Looking for champion - std.lang.d.lex

Tue Oct 26 21:01:20 PDT 2010

"Walter Bright" <newshound2 at digitalmars.com> wrote in message 
news:ia8321$vug$1 at digitalmars.com...
> Nick Sabalausky wrote:
>> "Walter Bright" <newshound2 at digitalmars.com> wrote in message 
>> news:i9qd8q$1ls4$1 at digitalmars.com...
>>> 4. the tokens should be a value type, not a reference type
>>
>> I'm curious, is your reason for this purely to avoid allocations during 
>> lexing, or are there other reasons too?
>
> It's one big giant reason. Storage allocation gets unbelievably costly in 
> a lexer. Another is it makes tokens easy to copy. Another one is that 
> classes are for polymorphic behavior. What kind of polymorphic behavior 
> would one want with tokens?
>

Honestly, I'm not entirely certain whether or not Goldie actually needs its 
tokens to be classes instead of structs, but I'll explain my current usage:

In the basic "dynamic" style, every token in Goldie, terminal or 
nonterminal, is of type "class Token" no matter what its symbol or part of 
grammar it represents. But Goldie has an optional "static" style which 
creates a class hierarchy, for the sake of compile-time type safety, with 
"Token" as the base.

Suppose you have a grammar named "simple" that's a series of one or more a's 
and b's separated by plus signs:

<Item> ::= 'a' | 'b'
<List> ::= <List> '+' <Item> | <Item>

So there's three terminals: "a", "b", and "+"
And two nonterminals: "<Item>" and "<List>", each with exactly two possible 
reductions.

So in dynamic-style, all of those are "class Token", and that's all that 
exists. But with the optional static-style, the following class hierarchy is 
effectively created:

class Token;
class Token_simple : Token;

class Token_simple!"a" : Token_simple;
class Token_simple!"b" : Token_simple;
class Token_simple!"+" : Token_simple;
class Token_simple!"<Item>" : Token_simple;
class Token_simple!"<List>" : Token_simple;

class Token_simple!("<Item>", "a") : Token_simple!"<Item>";
class Token_simple!("<Item>", "b") : Token_simple!"<Item>";

class Token_simple!("<List>", "<List>", "+", "<Item>") : 
Token_simple!"<List>";
class Token_simple!("<List>", "<Item>") : Token_simple!"<List>";

So rules inherit from the nonterminal they reduce to; terminals and 
nonterminals inherit from a dummy class dedicated specifically to the given 
grammar; and that inherits from plain old dynamic-style "Token". All of 
those template parameters are validated at compile-time.

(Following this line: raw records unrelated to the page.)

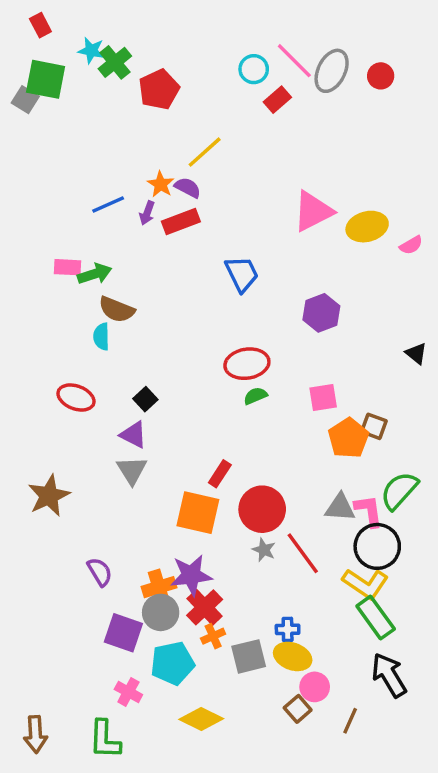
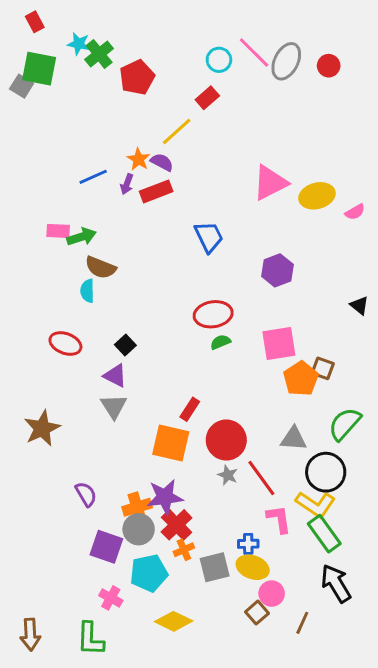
red rectangle: (277, 100) -> (207, 98), moved
pink square: (323, 398) -> (279, 344), size x1.4
pink L-shape: (369, 511) -> (279, 519), moved

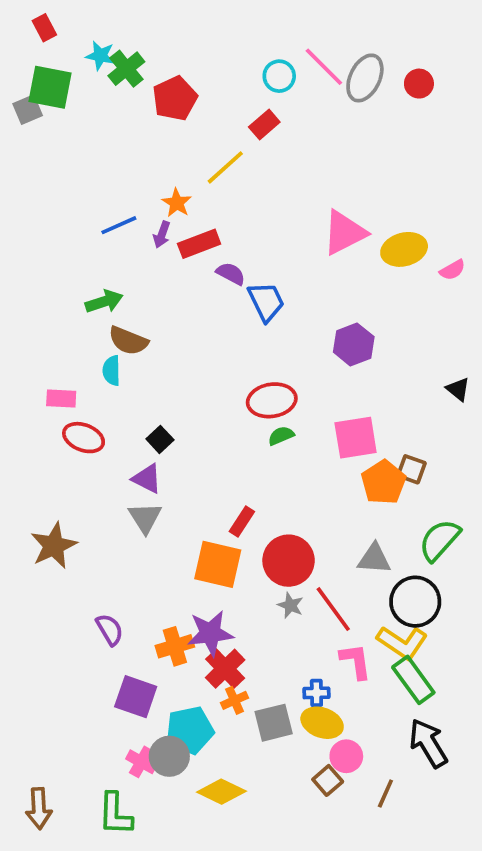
gray square: (22, 86) -> (28, 110), turned 35
purple semicircle: (162, 162) -> (231, 274), moved
pink rectangle: (58, 231) -> (61, 398), moved
gray circle: (139, 529) -> (169, 756), moved

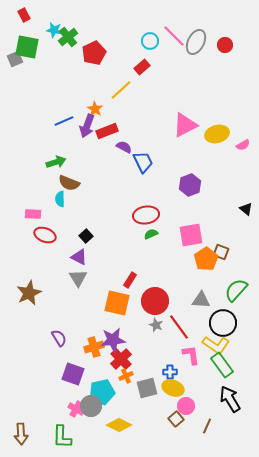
purple arrow: (162, 235) -> (87, 126), size x1.6

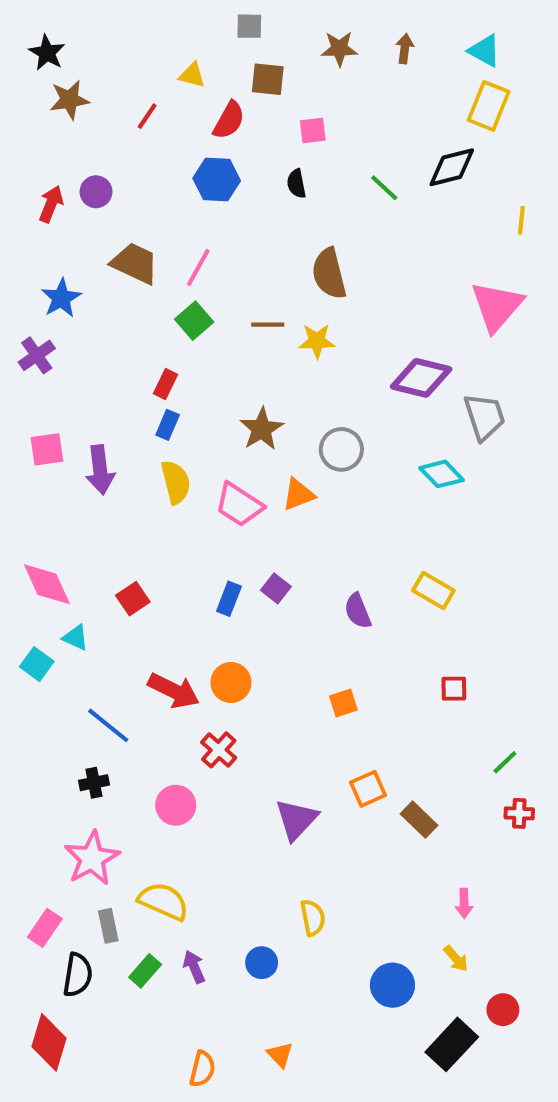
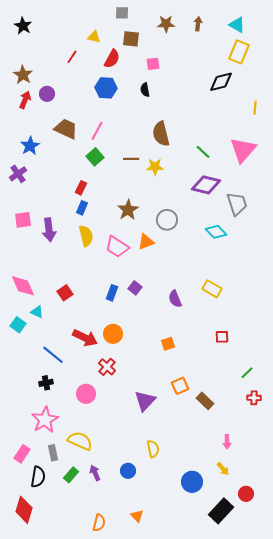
brown star: (69, 100) -> (23, 75), moved, turned -30
green line: (384, 188) -> (203, 152), moved

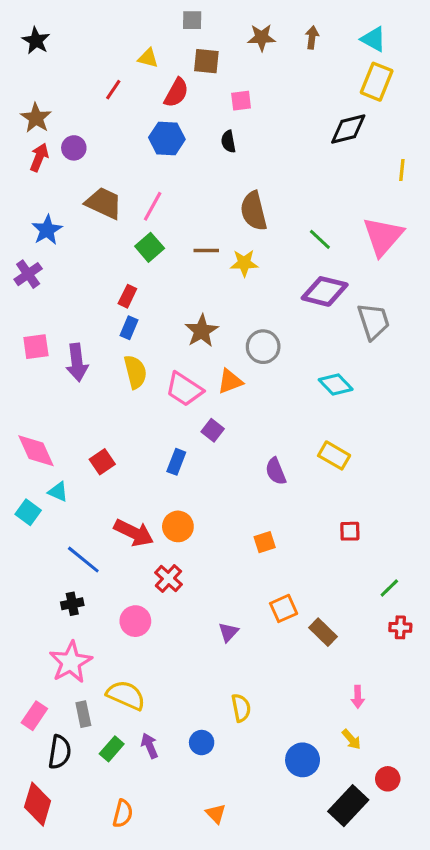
cyan diamond: (216, 232) -> (336, 384), moved
purple square: (135, 288) -> (213, 430), moved
purple triangle: (145, 401) -> (228, 632), size x0.6
orange semicircle: (99, 523) -> (123, 814), moved

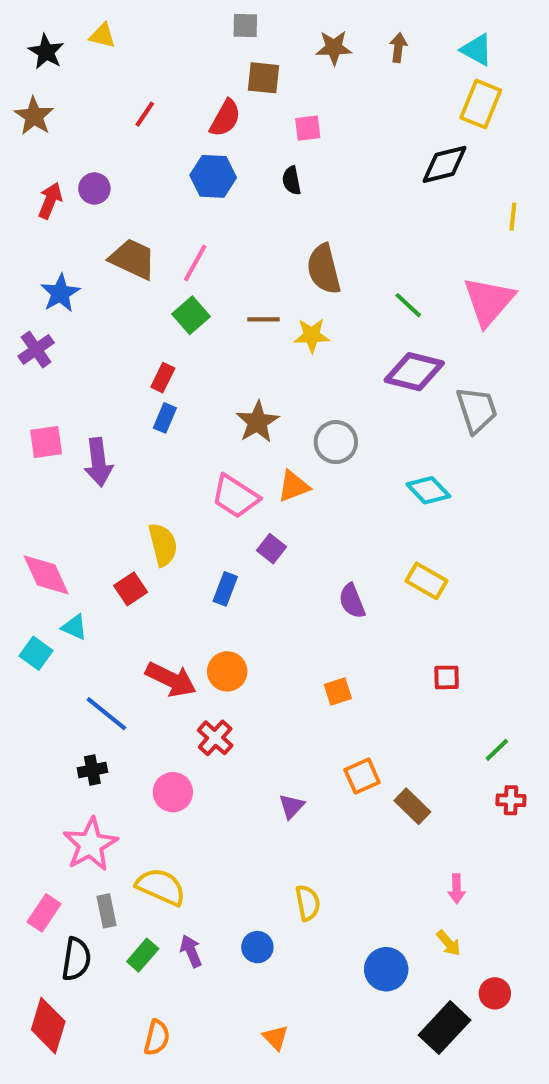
yellow triangle: (148, 58) -> (102, 36), moved
brown star: (36, 118) -> (34, 116), moved
yellow semicircle: (135, 372) -> (163, 545), moved

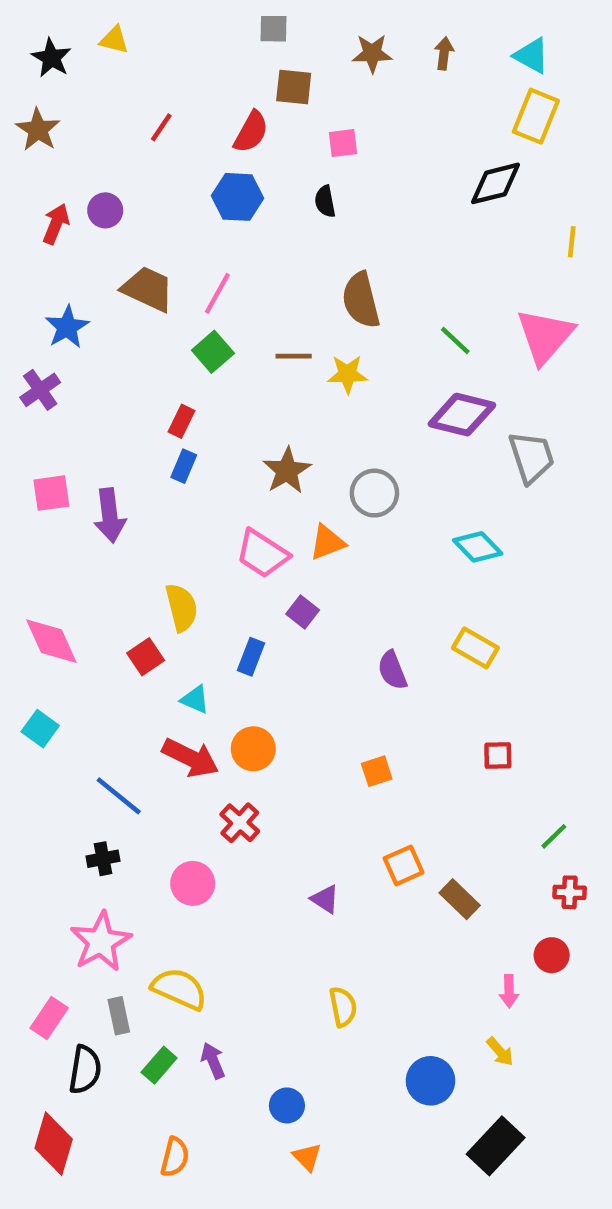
cyan triangle: (74, 627) -> (195, 699), moved
purple triangle: (292, 806) -> (325, 899), turned -40
blue circle: (257, 947) -> (287, 1105), moved
red circle: (495, 993) -> (552, 955), moved

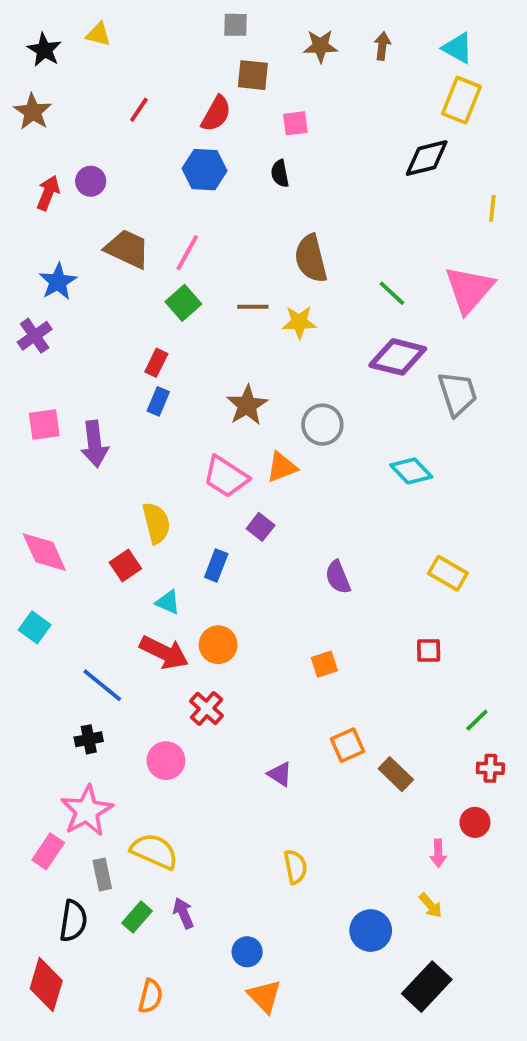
yellow rectangle: (475, 648) -> (448, 573), moved
pink rectangle: (49, 1018) -> (48, 851), moved
orange triangle: (307, 1157) -> (264, 996), size x1.4

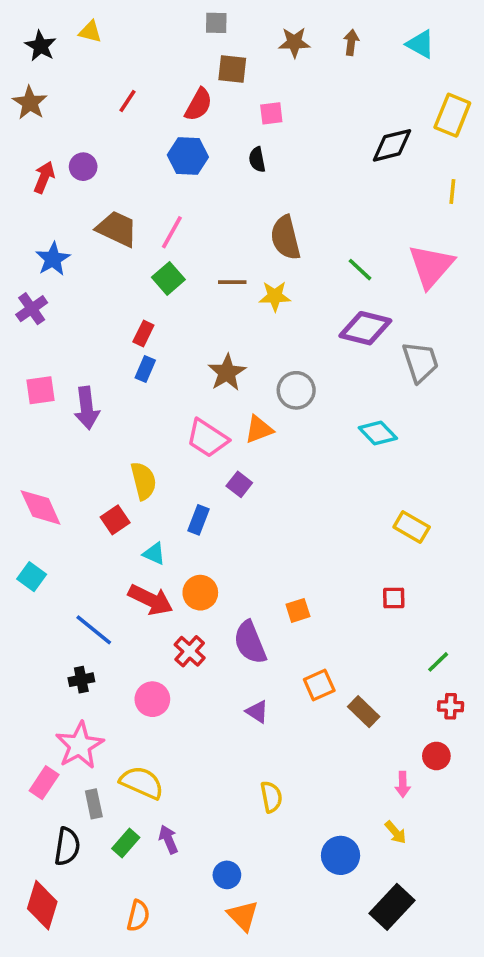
yellow rectangle: (461, 100) -> (452, 115), moved
purple semicircle: (338, 577) -> (250, 642), moved, size x1.4

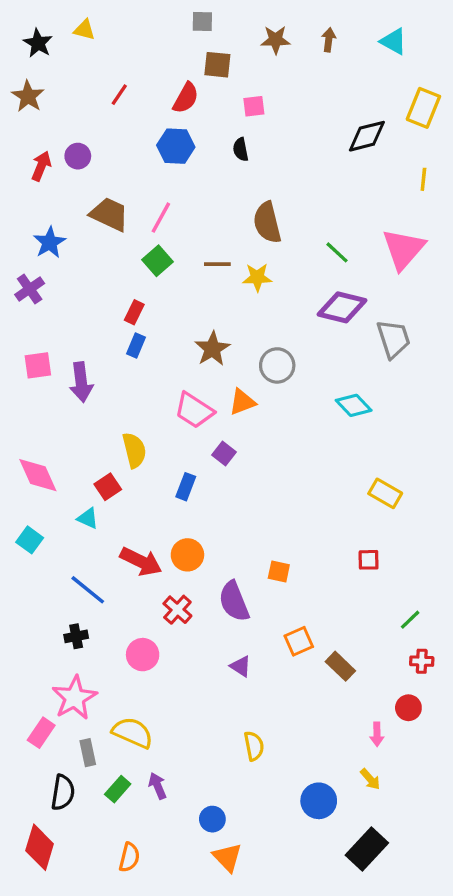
cyan triangle: (154, 554) -> (88, 518), moved
orange square: (298, 610) -> (279, 571), turned 30

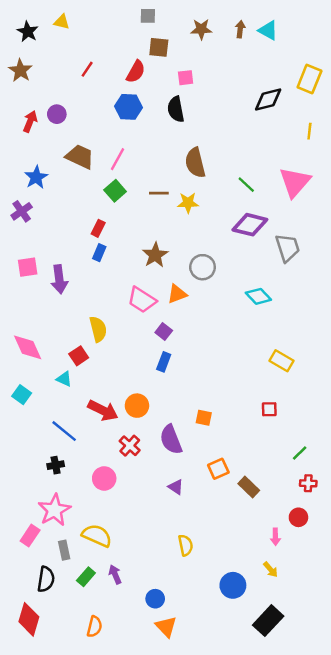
cyan triangle: (393, 41) -> (268, 30), moved
black semicircle: (241, 149) -> (176, 109), size x1.5
blue rectangle: (186, 487) -> (164, 362), moved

(At some point I'd like to make it possible to specify the rule-based tokens 
as something like:
Token!("<List> ::= <List> '+' <Item>"), but I haven't gotten to it yet.)

There's one more trick: The plain old Token exposes a member "subX" which 
can be numerically indexed to obtain the sub-tokens (for terminals, 
subX.length==0):

void foo(Token token)
{
    if(token.matches("<List>", "<List>", "+", "<Item>"))
    {
        auto leftSide = token.subX[0];
        auto rightSide = token.subX[2];
        //auto dummy = token.subX[10]; // Run-time error

        static assert(is(typeof(leftSide) == Token));
        static assert(is(typeof(rightSide) == Token));
    }
}

Note that it's impossible for the "matches" function to verify at 
compile-time that its arguments are valid.

All of the static-style token types retain all of that for total 
compatibility with the dynamic-style. But the static-style nonterminals 
provide an additional member, "sub", that can be used like this:

void foo(Token_simple!("<List>", "<List>", "+", "<Item>") token)
{
    auto leftSide = token.sub!0;
    auto rightSide = token.sub!2;
    //auto dummy = token.sub!10; // Compile-time error

    static assert(is(typeof(leftSide) == Token_simple!"<List>"));
    static assert(is(typeof(rightSide) == Token_simple!"<Item>"));
}

As for whether or not this effect can be reasonably accomplished with 
structs: I have no idea, I haven't really looked into it.